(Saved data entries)
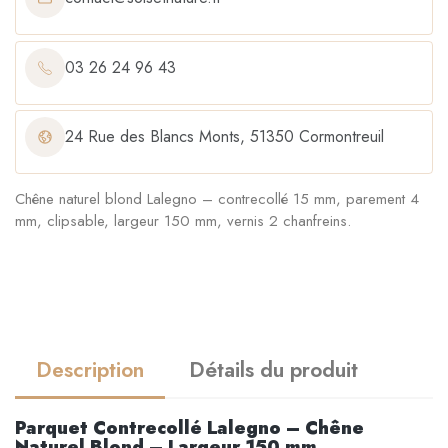
03 26 24 96 43
24 Rue des Blancs Monts, 51350 Cormontreuil
Chêne naturel blond Lalegno – contrecollé 15 mm, parement 4
mm, clipsable, largeur 150 mm, vernis 2 chanfreins.
Description
Détails du produit
Parquet Contrecollé Lalegno – Chêne
Naturel Blond – Largeur 150 mm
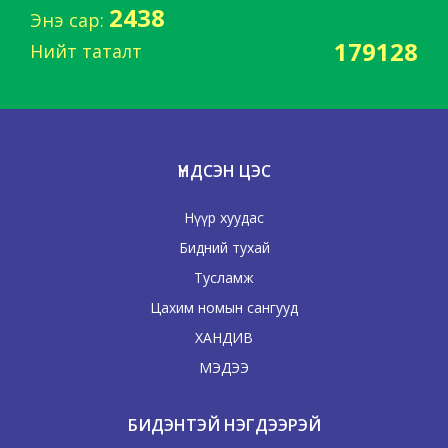
2438
Энэ сар:
179128
Нийт таталт
ҮНДСЭН ЦЭС
Нүүр хуудас
Бидний тухай
Тусламж
Цахим номын сангууд
ХАНДИВ
МЭДЭЭ
БИДЭНТЭЙ НЭГДЭЭРЭЙ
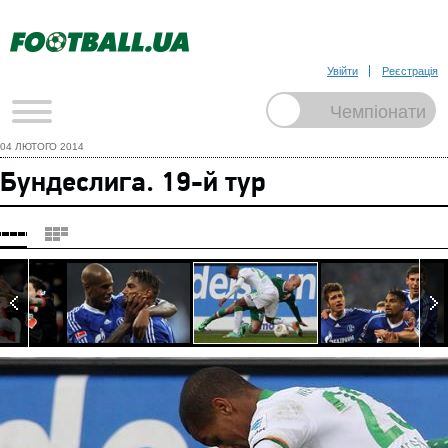
Увійти
Реєстрація
04 ЛЮТОГО 2014
Бундеслига. 19-й тур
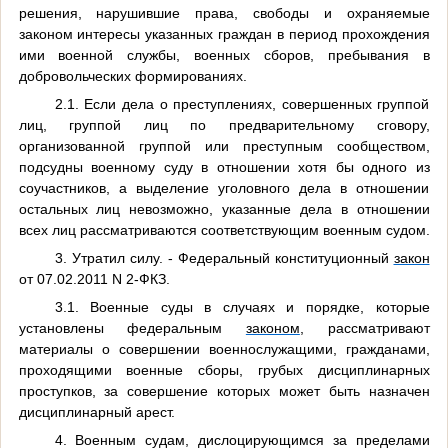
решения, нарушившие права, свободы и охраняемые
законом интересы указанных граждан в период прохождения
ими военной службы, военных сборов, пребывания в
добровольческих формированиях.
2.1. Если дела о преступлениях, совершенных группой
лиц, группой лиц по предварительному сговору,
организованной группой или преступным сообществом,
подсудны военному суду в отношении хотя бы одного из
соучастников, а выделение уголовного дела в отношении
остальных лиц невозможно, указанные дела в отношении
всех лиц рассматриваются соответствующим военным судом.
3. Утратил силу. - Федеральный конституционный
закон
от 07.02.2011 N 2-ФКЗ.
3.1. Военные суды в случаях и порядке, которые
установлены федеральным
законом
, рассматривают
материалы о совершении военнослужащими, гражданами,
проходящими военные сборы, грубых дисциплинарных
проступков, за совершение которых может быть назначен
дисциплинарный арест.
4. Военным судам, дислоцирующимся за пределами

- PROMPT -
Every entry above has to be repeated exactly, apart from its pictures.

- PROBLEM SOLUTION -
03 26 24 96 43
24 Rue des Blancs Monts, 51350 Cormontreuil
Chêne naturel blond Lalegno – contrecollé 15 mm, parement 4
mm, clipsable, largeur 150 mm, vernis 2 chanfreins.
Description
Détails du produit
Parquet Contrecollé Lalegno – Chêne
Naturel Blond – Largeur 150 mm
2438
Энэ сар:
179128
Нийт таталт
ҮНДСЭН ЦЭС
Нүүр хуудас
Бидний тухай
Тусламж
Цахим номын сангууд
ХАНДИВ
МЭДЭЭ
БИДЭНТЭЙ НЭГДЭЭРЭЙ
Увійти
Реєстрація
04 ЛЮТОГО 2014
Бундеслига. 19-й тур
решения, нарушившие права, свободы и охраняемые
законом интересы указанных граждан в период прохождения
ими военной службы, военных сборов, пребывания в
добровольческих формированиях.
2.1. Если дела о преступлениях, совершенных группой
лиц, группой лиц по предварительному сговору,
организованной группой или преступным сообществом,
подсудны военному суду в отношении хотя бы одного из
соучастников, а выделение уголовного дела в отношении
остальных лиц невозможно, указанные дела в отношении
всех лиц рассматриваются соответствующим военным судом.
3. Утратил силу. - Федеральный конституционный
закон
от 07.02.2011 N 2-ФКЗ.
3.1. Военные суды в случаях и порядке, которые
установлены федеральным
законом
, рассматривают
материалы о совершении военнослужащими, гражданами,
проходящими военные сборы, грубых дисциплинарных
проступков, за совершение которых может быть назначен
дисциплинарный арест.
4. Военным судам, дислоцирующимся за пределами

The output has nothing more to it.